Stored records
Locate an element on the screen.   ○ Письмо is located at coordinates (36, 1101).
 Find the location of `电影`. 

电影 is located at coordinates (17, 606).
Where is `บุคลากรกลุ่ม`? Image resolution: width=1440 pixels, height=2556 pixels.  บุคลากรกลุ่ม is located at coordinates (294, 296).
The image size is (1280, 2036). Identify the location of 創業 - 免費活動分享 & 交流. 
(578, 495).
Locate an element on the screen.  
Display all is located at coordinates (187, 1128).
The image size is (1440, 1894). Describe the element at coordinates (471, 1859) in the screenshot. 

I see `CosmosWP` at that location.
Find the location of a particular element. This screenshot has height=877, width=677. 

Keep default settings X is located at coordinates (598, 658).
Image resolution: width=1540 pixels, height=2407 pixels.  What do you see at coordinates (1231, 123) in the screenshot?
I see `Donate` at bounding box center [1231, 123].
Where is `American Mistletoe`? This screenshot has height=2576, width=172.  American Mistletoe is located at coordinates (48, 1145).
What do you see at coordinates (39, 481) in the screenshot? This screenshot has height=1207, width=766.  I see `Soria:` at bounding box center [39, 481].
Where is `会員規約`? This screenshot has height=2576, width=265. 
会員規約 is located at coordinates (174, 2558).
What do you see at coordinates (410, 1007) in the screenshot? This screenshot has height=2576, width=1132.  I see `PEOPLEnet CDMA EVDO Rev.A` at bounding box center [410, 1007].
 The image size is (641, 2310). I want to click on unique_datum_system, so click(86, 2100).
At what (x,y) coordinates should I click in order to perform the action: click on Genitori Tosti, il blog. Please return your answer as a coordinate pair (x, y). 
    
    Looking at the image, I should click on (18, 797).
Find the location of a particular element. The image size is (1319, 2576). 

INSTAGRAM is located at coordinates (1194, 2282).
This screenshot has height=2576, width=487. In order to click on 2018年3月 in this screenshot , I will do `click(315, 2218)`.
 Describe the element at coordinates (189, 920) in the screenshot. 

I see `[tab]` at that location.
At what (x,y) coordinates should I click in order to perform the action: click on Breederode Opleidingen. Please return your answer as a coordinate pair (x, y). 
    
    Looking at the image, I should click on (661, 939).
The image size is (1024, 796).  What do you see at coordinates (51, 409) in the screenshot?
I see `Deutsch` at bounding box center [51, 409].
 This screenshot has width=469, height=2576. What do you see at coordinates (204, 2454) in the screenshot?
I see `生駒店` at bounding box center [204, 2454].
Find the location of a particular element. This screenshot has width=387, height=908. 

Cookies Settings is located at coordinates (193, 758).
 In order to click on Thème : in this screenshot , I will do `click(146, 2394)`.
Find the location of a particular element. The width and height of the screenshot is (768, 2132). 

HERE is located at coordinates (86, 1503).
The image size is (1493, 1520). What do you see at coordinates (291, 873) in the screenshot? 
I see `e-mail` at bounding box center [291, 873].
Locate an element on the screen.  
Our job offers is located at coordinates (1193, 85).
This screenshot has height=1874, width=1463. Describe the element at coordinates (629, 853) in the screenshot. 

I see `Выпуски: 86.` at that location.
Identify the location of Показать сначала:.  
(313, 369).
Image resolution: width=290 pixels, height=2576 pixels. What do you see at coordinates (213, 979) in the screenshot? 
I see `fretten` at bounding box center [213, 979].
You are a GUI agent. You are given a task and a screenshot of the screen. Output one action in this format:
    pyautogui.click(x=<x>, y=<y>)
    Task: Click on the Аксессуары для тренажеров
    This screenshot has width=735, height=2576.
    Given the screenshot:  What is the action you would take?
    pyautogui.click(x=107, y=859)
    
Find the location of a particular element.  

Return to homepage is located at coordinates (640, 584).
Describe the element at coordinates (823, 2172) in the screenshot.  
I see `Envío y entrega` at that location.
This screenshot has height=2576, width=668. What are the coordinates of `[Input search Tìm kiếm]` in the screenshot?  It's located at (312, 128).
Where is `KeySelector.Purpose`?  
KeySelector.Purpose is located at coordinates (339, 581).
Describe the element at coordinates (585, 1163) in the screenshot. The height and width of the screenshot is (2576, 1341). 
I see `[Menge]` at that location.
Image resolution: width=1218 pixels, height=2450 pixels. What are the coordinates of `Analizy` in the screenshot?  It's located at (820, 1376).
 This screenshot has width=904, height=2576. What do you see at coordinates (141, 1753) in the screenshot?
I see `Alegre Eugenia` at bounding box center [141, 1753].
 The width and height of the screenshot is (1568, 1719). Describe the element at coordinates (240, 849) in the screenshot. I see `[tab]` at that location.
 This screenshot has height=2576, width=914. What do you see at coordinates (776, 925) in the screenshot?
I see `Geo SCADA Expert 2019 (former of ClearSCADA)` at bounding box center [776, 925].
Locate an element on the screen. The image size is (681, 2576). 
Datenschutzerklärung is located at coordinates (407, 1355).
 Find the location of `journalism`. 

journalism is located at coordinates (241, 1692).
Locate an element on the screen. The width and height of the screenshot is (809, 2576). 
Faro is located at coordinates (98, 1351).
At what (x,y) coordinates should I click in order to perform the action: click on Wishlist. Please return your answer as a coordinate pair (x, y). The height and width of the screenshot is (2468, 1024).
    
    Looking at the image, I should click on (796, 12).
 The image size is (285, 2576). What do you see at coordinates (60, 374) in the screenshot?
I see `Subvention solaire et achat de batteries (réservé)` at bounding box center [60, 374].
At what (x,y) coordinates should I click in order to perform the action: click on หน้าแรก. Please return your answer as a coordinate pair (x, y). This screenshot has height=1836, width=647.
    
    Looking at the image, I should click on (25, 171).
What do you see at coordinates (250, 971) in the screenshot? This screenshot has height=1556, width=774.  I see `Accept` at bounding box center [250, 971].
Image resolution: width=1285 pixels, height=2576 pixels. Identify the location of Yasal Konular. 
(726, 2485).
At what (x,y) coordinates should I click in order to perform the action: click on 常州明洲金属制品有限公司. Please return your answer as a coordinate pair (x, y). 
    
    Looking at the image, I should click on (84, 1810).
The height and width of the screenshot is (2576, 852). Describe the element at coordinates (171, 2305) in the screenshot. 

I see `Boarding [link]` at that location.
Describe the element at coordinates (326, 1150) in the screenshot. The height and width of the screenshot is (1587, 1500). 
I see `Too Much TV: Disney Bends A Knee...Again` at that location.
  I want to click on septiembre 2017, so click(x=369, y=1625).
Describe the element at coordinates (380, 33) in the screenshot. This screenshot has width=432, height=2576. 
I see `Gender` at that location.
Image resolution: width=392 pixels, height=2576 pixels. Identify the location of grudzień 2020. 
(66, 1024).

- _Work instruction_: Collect the complete line wherever the string "will" appears in the records.

- _Solution for this problem_:
This screenshot has height=2576, width=487. In order to click on 2018年3月 in this screenshot , I will do `click(315, 2218)`.
 In order to click on Thème : in this screenshot , I will do `click(146, 2394)`.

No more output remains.